В бумагах Асафьева сохранились написанные его собственной рукой, почерком явно очень больного человека, с рассогласованием падежей, на листах, вырванных из блокнота, — тезисы к докладу. В них Асафьев ещё пытается сохранить видимость логики и разумности: «…Направленность идей и форм русской музыки всегда определялась в глубоких корнях своих правдивейшему служению [sic!] и искренней преданности народу и обороне страны и аполитичной она никогда не была. Потому не была, что никогда не оставалась
<…>…от Глинки до Скрябина, от С. Танеева и Глазунова до Мясковского и Шостаковича, русская музыка, конечно, не могла всецело избежать западнических соблазнов, но она сумела избежать формалистических «измов», как художественных школ. Русская музыка не знала импрессионизма, как художественной школы и как догмата. «Пошалила» с ним как сладостным фруктом — и довольно».
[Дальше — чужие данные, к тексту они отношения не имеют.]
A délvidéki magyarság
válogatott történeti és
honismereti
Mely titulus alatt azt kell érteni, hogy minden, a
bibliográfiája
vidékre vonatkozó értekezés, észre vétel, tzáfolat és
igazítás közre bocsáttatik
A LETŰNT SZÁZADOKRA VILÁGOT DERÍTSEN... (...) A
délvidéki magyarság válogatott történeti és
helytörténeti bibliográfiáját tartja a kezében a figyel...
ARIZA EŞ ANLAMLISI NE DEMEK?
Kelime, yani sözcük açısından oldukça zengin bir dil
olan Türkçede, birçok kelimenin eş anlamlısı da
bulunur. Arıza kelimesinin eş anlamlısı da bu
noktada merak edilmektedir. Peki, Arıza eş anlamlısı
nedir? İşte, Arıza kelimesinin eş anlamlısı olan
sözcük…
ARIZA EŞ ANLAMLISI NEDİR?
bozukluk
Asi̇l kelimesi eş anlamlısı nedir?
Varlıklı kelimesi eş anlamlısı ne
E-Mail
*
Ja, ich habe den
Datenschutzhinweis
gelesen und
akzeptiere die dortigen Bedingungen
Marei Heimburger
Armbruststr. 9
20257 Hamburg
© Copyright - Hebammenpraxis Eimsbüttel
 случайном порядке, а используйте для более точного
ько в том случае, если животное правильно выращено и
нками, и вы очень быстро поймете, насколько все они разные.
Прокофьев в тезисах не упомянут.
Ярустовский почти ничем из заготовочного черновика не воспользовался. Просто прислал Асафьеву уже отпечатанный на машинке доклад, первоначально озаглавленный «Тридцать лет советской музыки и задачи советских композиторов». Впоследствии так был назван доклад Хренникова. ЦК КПСС было безразлично, от чьего имени произносились те или иные составленные в аппарате ЦК речи. Однако Асафьев подготовленного за него доклада не дезавуировал, а значит, полностью взял на себя ответственность за зачитанный Власовым текст.
Двухчасового доклада генсека Хренникова «Тридцать лет советской музыки и задачи советских композиторов» Прокофьев уже не услышал: удручённый, он уехал из Москвы к себе на дачу. И к лучшему. Мира запомнила, насколько глубоко ранил композитора опубликованный текст хренниковского выступления. Хренников и те, кто составлял его доклад, выстроили целую альтернативную историю русской музыки 1910—1940-х годов — абсолютно фантастическую, которую они теперь пытались навязать собравшимся в качестве единственно правильной.
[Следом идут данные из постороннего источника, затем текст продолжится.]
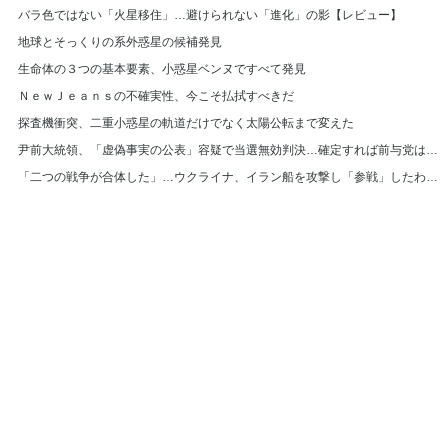
バラ色ではない「火星移住」…避けられない「進化」の影【レビュー】
地球とそっくりの系外惑星の候補発見
生命体の３つの基本要素、小惑星ベンヌですべて発見
ＮｅｗＪｅａｎｓの不確実性、今こそ払拭すべきだ
探査機衝突、二重小惑星の軌道だけでなく太陽公転まで変えた
尹前大統領、「虚偽事実の公表」容疑で当選無効判決…確定すれば前与党は選挙費返還
「二つの戦争が合体した」…ウクライナ、イラン船を攻撃し「参戦」したわけは
© Hankyoreh Media Group All Rights Reserved.
발행인:박찬수 | 편집인:권태호 |
|
個人情報
利用規約
〒121-750 大韓民国ソウル特別市麻浦区ヒョチャンモクキル６ ハンギョレ新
Так, петербургские «Вечера современной музыки», представившие продвинутой аудитории Стравинского, Прокофьева и Мясковского и многих других композиторов, горячо поддерживавшиеся и молодым Асафьевым, объявлены в докладе оплотом «ультрамодернистского западнического духа». А Сергей Дягилев, известный своим патриотизмом и усиленным продвижением в Западной Европе передового русского изобразительного, хореографического и музыкального искусства, охарактеризован так: «В деятельности Дягилева и опекаемых им композиторов это низкопоклонство <перед Западом> приобрело особенно отвратительные, холопские черты: в новейших балетных представлениях, демонстрируемых дягилевской труппой за границей, русский быт представлялся в грубо окарикатуренной, издевательской форме как выражение азиатской тупости, некультурности и допотопного хамства». Иначе как подлым подобное рассуждение не назовёшь. Возможно, что именно таково было отношение к «русскому быту» у авторов доклада, но это уже другой вопрос. Дягилевской антрепризе — вполне бредово — противопоставлена «русская революционная песня, детище большевистского подполья», в которой «зрели жизненно-стойкие элементы будущего советского музыкального искусства». Несравнимы не только качественный вес сделанного Стравинским, Прокофьевым и другими для Дягилева с тем ничтожным числом «большевистских песен» до 1917 года, если они вообще тогда существовали как жанр, но и воображаемое «влияние» этих песен на русскую музыку и реальное влияние на неё Стравинского и Прокофьева.
Как если бы этих нелепейших и попросту лживых утверждений было мало, активно действовавшая в России в 1920-е годы Ассоциация современной музыки (АСМ) осуждается за якобы культивирование «явлений, порождаемых новейшими влияниями западного буржуазно-декадентского искусства» и характеризуется как «центр воинствующего формализма в музыке». А Российскую ассоциацию пролетарских музыкантов (РАПМ), так и не давшую ни одного крупного композитора (Кастальский, примыкавший к ней, прославился ещё до 1917 года — и не революционными хорами, а церковной музыкой), Хренников лишь мягко журит за «узость и теоретическую слабость позиций».